Sunday, November 17, 2019

Roommates, Part 2

(Continued from previous post)

Then there were 4. Until the end of my stay, the 5th bed would be empty.

Around this time, they were easing up on my meds and I was out of the woods but uncomfortable. The two younger ladies were getting discharged and it was down to me and Olga again.

(Although I had found the younger surgery patient dramatic, I later ran into her in the hallway when I went in for a dressing change. She was readmitted a week or so after going home, though assigned to a different room. I felt badly for judging her. They never did find a specific cause of her stomach pain, though...maybe she was there just as a precaution in case there was a complication with her incisions.)

I was now getting out of bed and going to the bathroom by myself. I made myself walk a little, because I was supposed to, but it was hard.

Then we got a new roommate.

Connections Lady

Our new roommate was rather heavyset. This was relevant to her situation, but in order to avoid offense, I will call her "Connections Lady" due to her apparent acquaintance with the hospital staff. She checked in at night, but the next morning everyone was hustling and bustling to make her comfortable. She needed a cyst removed, or something to that effect. She wasn't very interested in getting to know us, so we didn't really bond until later.

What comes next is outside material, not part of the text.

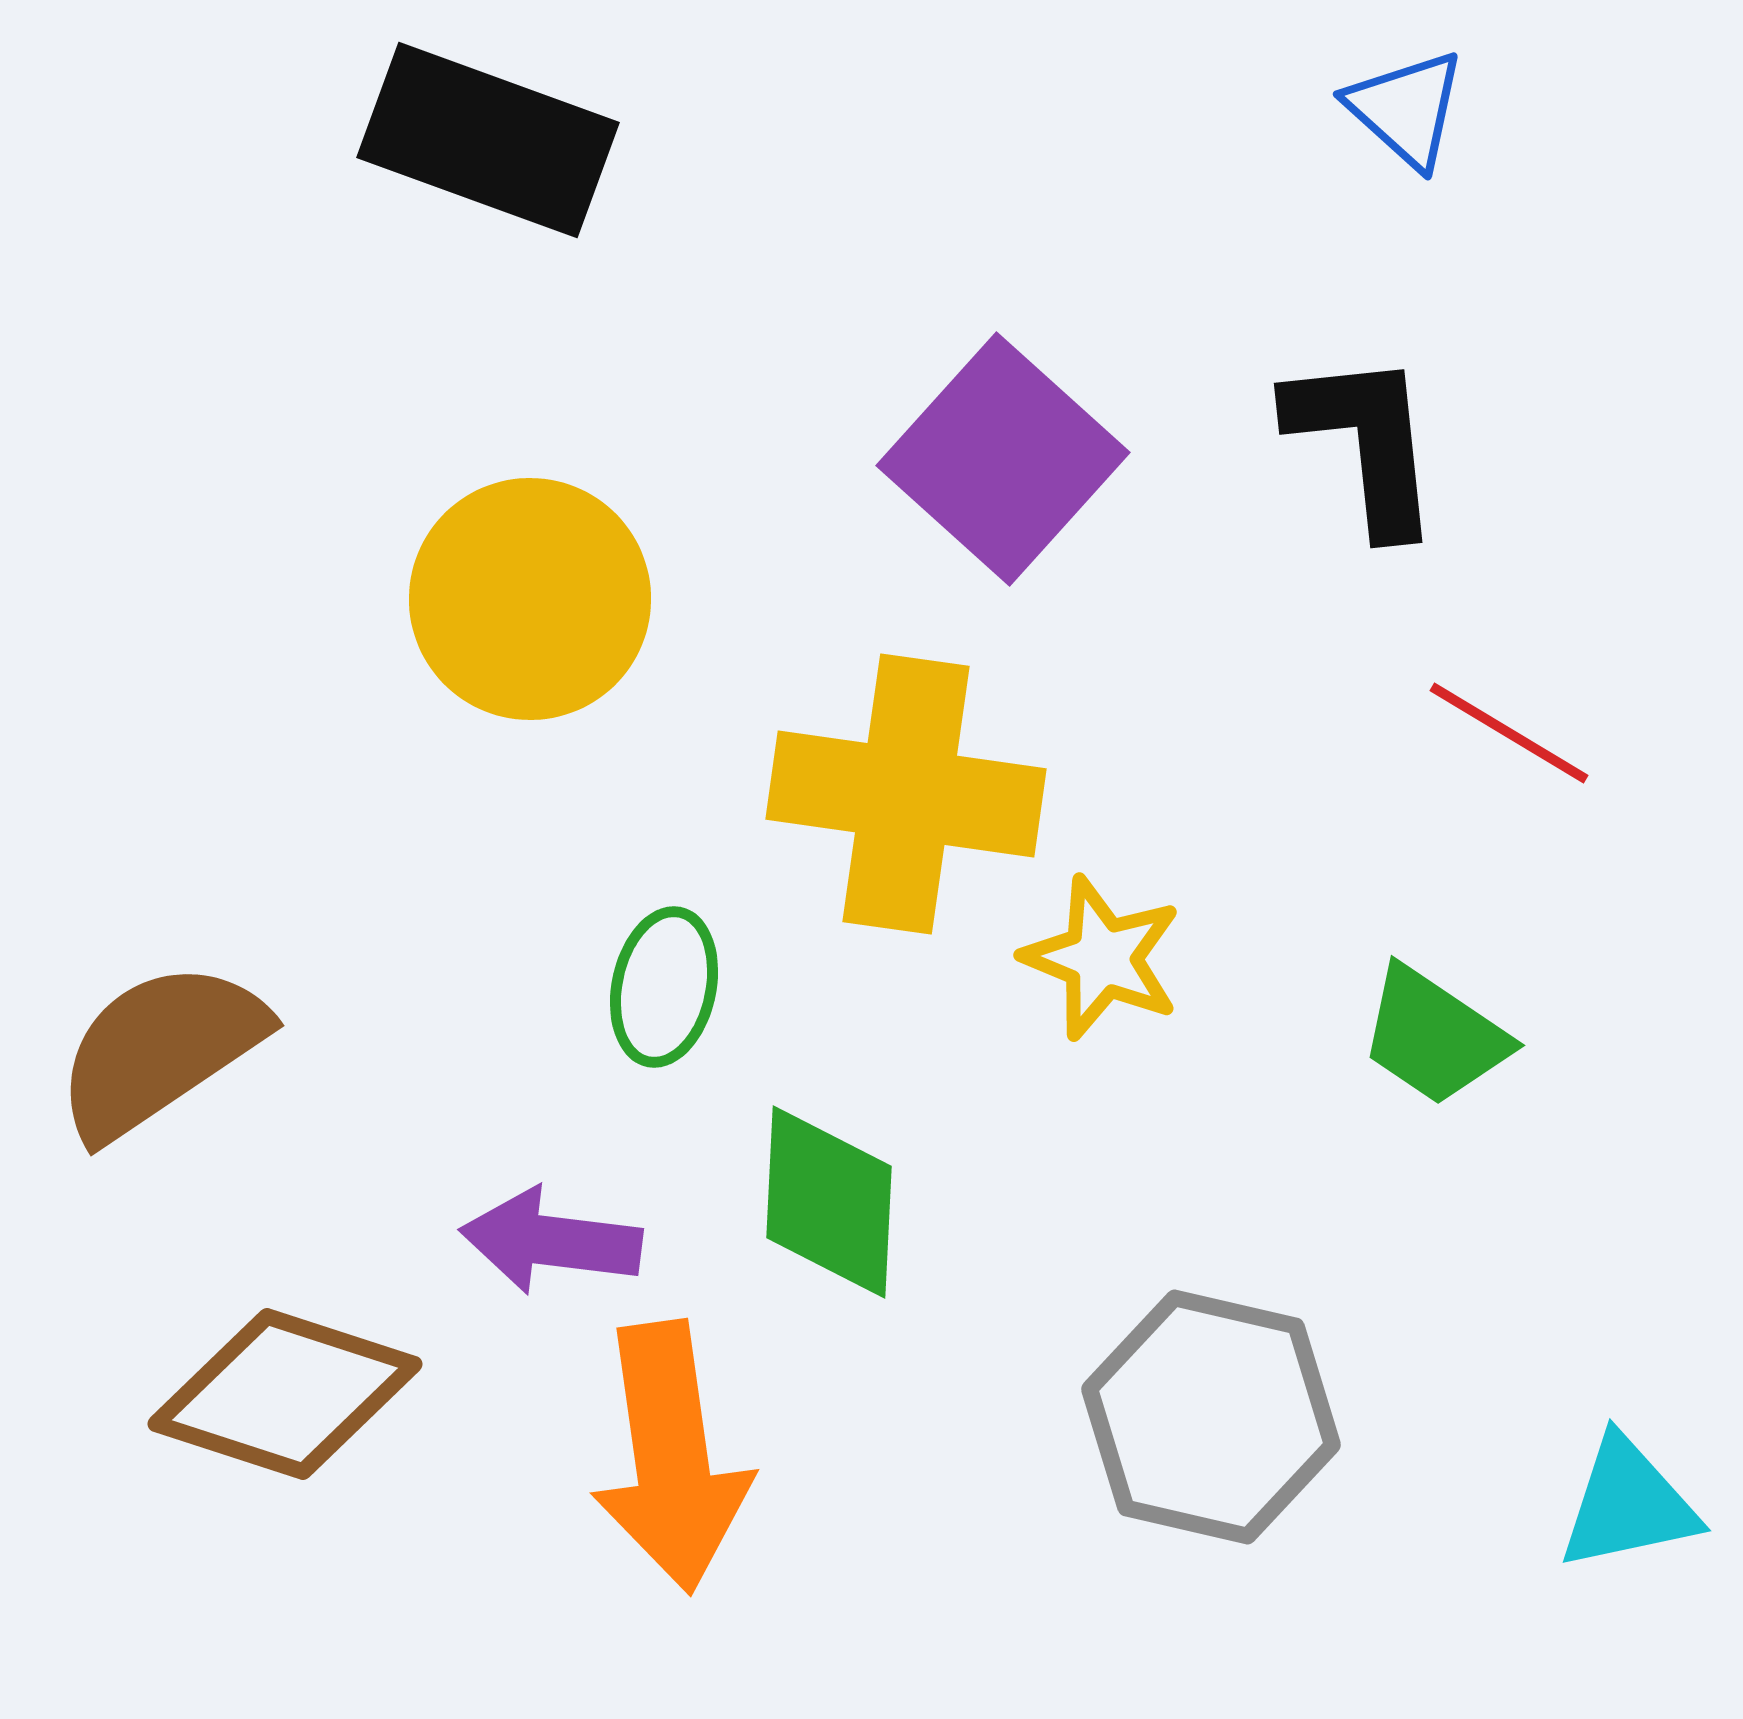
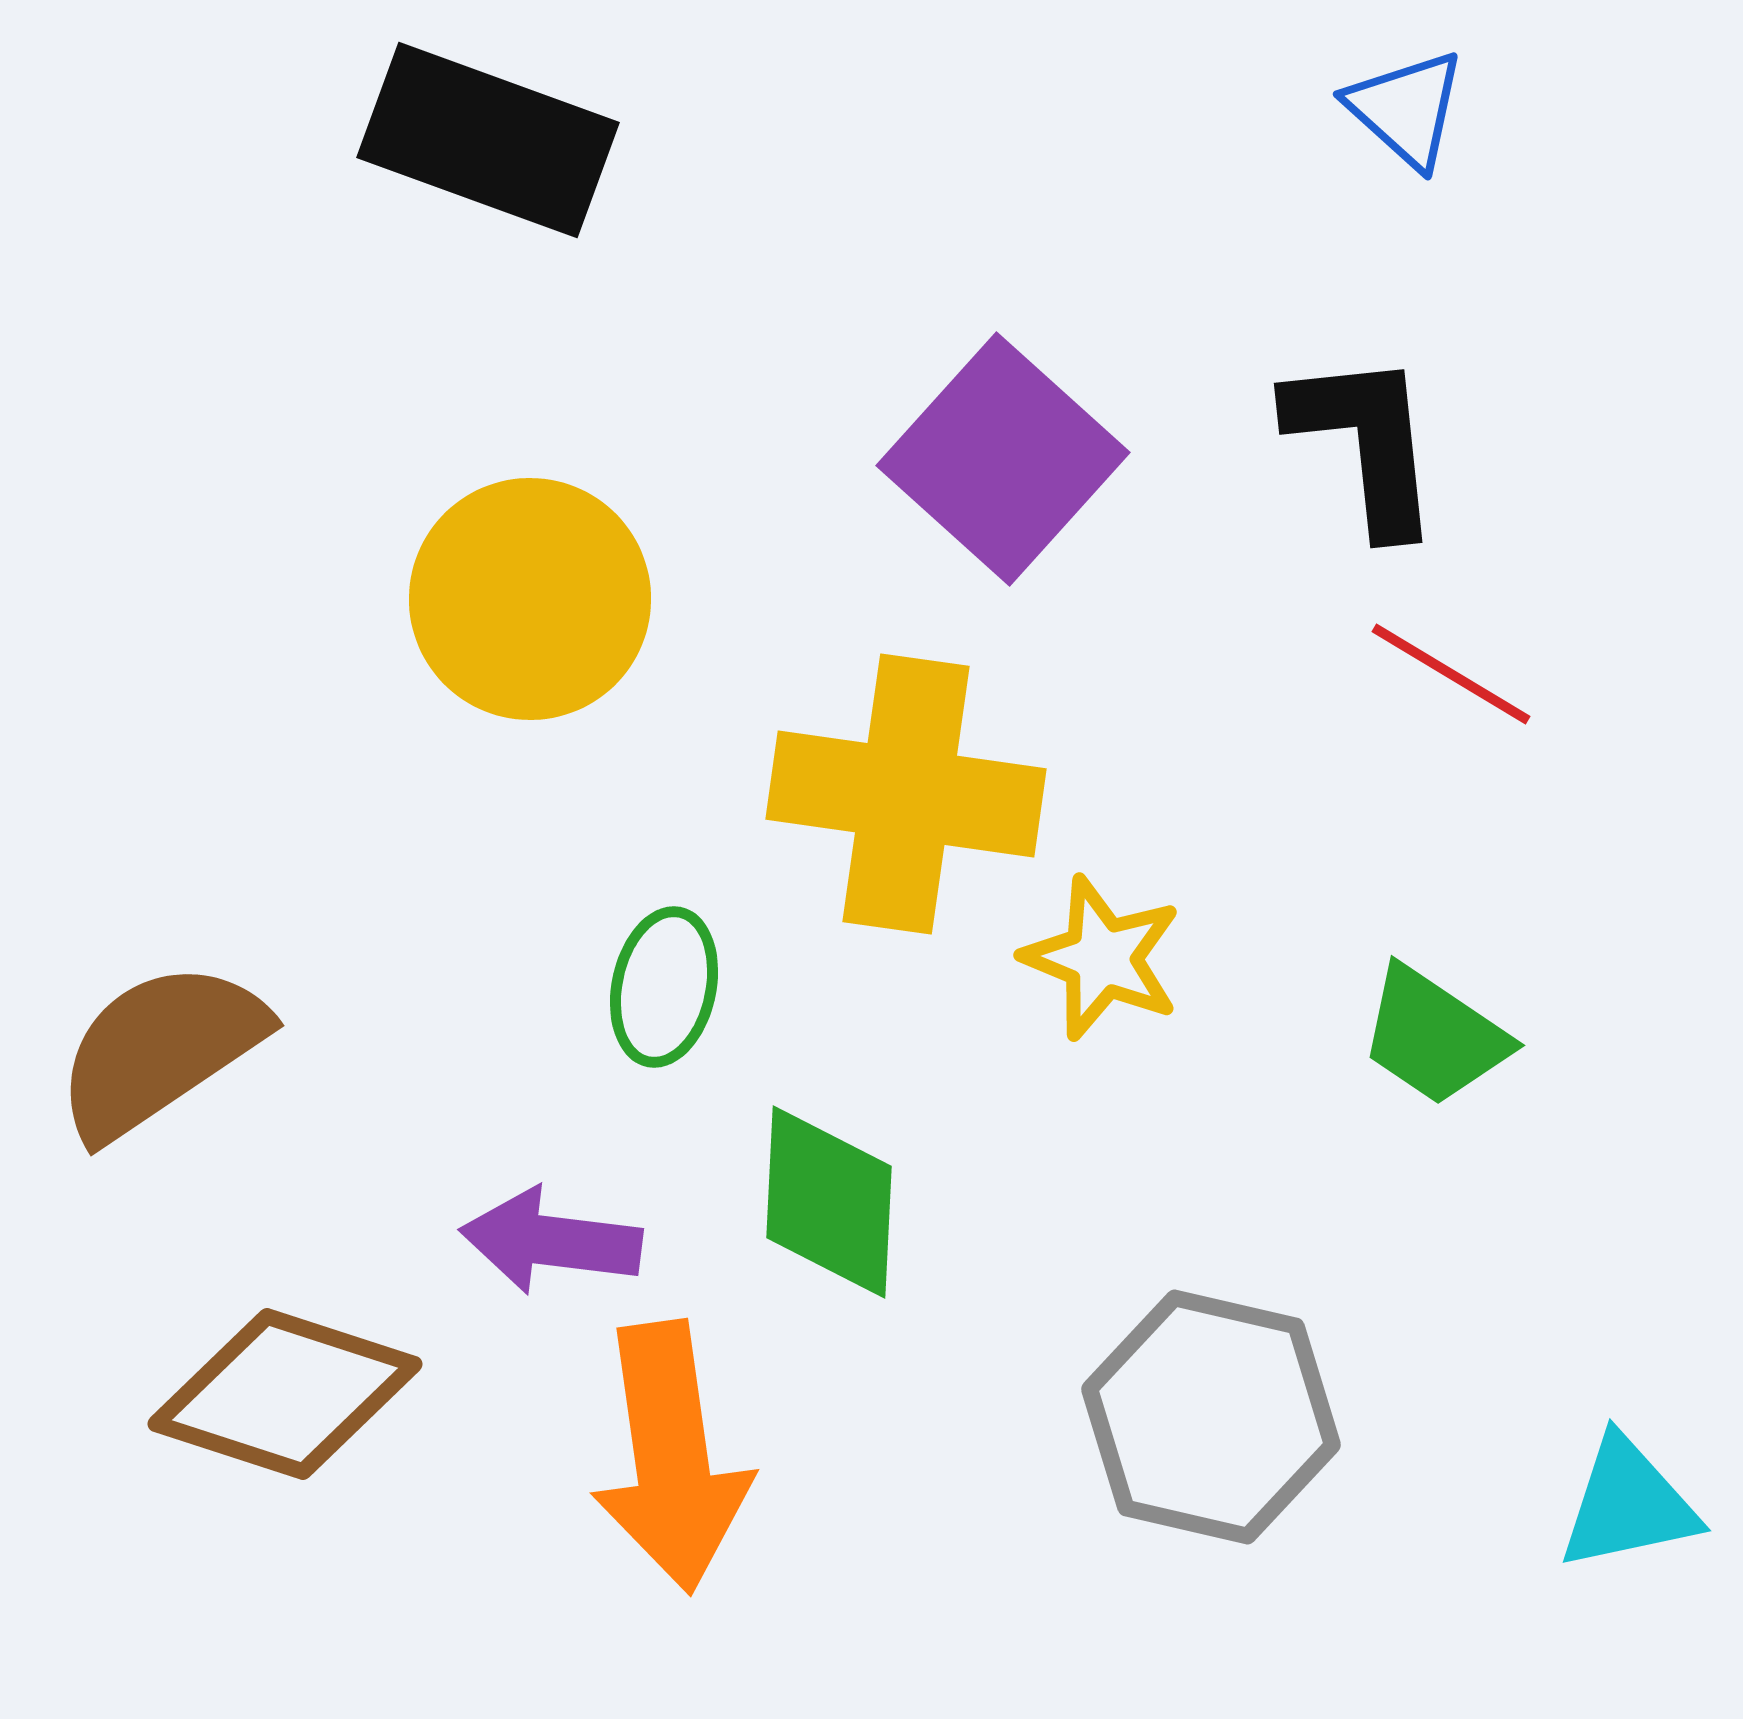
red line: moved 58 px left, 59 px up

When an opportunity came up to have the surgery, our roommate got undressed as was the custom, and climbed onto the waiting gurney. Within a few minutes though, she was BACK! It turned out that all the operating theaters were full, or something to that effect. The nurses were a bit red-faced. The second attempt came later, and this time the surgery went through. We didn't see that roommate again during my hospital stay, as she required extra care following surgery.

(I later ran into her also when I came back to get dressing changes. She was on the regular ward now, back in our same room, making recovery progress.)

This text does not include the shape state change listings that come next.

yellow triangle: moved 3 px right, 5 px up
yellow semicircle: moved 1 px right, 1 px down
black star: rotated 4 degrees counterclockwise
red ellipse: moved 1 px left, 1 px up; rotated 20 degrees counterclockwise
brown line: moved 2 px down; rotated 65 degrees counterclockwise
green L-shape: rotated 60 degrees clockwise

So now TWO out of 5 beds would remain empty.


As the daytime nurse (the competent one) came through adjusting IVs one day, she remarked how depressing our room had gotten..."it used to be so COZY." Yes, perhaps there was a time when we were all friendly and no one demanded special care. We made it easy on the nurses, didn't we?

With Lyudmila's arrival, we were all in for a challenge.

Olga and I were alone again, and as I headed down the hallway to get food, a gurney passed me in the hallway, an aged gray head peeking out. Was "our babushka" back? My heart sank as I imagined our elderly roommate coming back from surgery in frail condition.

But no, it was a different babushka. I walked in the room to find our new roommate perched on the side of the bed, in a stupor. I think I introduced myself, but she was VERY out of it.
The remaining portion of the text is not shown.